§ **TASK PROMPT**:
Copy each line below that includes "Store".

§ **ENTRIES SUPPLIED**:
= Beginning of Section =

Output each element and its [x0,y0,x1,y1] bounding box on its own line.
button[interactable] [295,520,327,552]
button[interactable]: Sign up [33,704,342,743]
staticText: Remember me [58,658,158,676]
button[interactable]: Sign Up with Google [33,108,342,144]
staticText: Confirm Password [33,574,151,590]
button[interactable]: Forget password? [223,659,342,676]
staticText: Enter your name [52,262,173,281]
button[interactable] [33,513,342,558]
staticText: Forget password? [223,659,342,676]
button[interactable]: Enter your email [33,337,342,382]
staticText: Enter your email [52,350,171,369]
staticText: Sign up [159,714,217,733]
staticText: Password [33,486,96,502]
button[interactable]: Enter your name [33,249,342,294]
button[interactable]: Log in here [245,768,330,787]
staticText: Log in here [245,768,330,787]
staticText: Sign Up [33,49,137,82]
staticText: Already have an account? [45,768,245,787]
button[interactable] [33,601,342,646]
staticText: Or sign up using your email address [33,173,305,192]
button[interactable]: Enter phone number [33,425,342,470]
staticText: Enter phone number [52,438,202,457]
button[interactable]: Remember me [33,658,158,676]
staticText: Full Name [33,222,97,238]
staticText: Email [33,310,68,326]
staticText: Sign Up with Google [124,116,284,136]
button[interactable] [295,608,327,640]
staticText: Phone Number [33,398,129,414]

= End of Section =
= Beginning of Section =

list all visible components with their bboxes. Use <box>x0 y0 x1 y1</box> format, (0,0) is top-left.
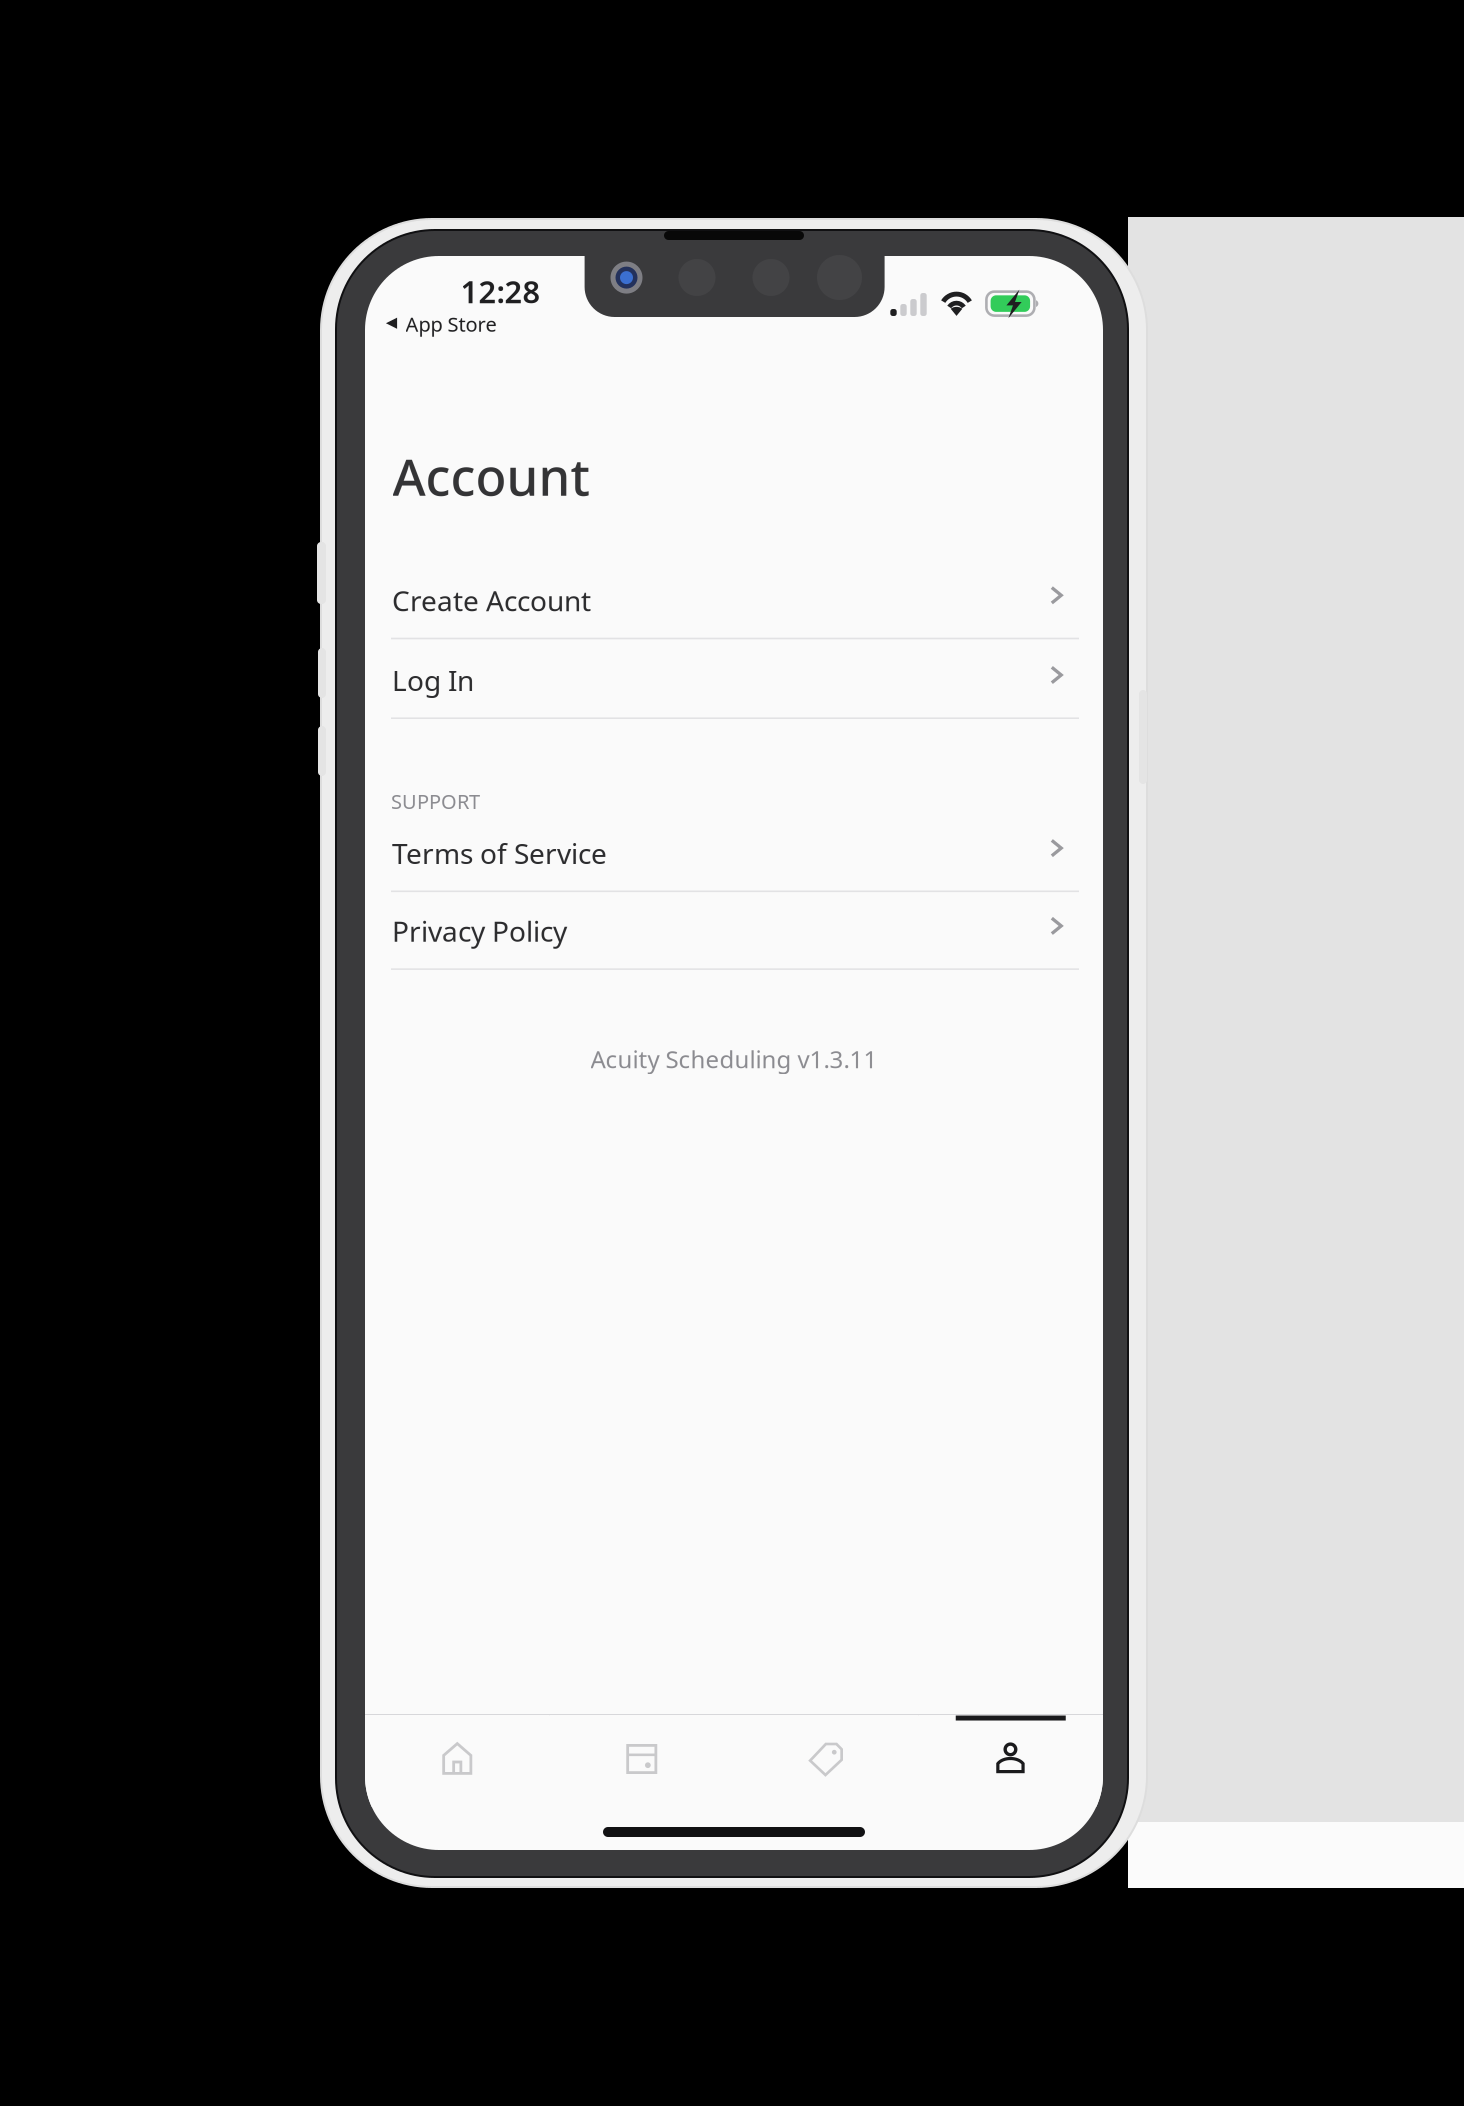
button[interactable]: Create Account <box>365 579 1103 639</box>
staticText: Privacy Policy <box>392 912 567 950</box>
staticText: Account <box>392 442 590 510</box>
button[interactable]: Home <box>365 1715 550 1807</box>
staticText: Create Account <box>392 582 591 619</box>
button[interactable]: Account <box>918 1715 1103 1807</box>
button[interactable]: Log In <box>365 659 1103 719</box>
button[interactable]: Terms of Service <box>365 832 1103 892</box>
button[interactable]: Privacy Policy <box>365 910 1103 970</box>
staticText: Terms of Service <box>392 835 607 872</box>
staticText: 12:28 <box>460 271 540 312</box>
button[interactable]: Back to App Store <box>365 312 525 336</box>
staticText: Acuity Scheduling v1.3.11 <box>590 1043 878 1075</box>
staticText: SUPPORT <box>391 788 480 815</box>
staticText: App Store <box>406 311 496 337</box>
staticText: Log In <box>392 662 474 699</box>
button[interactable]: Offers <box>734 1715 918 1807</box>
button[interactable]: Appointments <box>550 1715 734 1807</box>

= End of Section =

§ **ANSWER SPACE**:
button[interactable]: Back to App Store <box>365 312 525 336</box>
staticText: App Store <box>406 311 496 337</box>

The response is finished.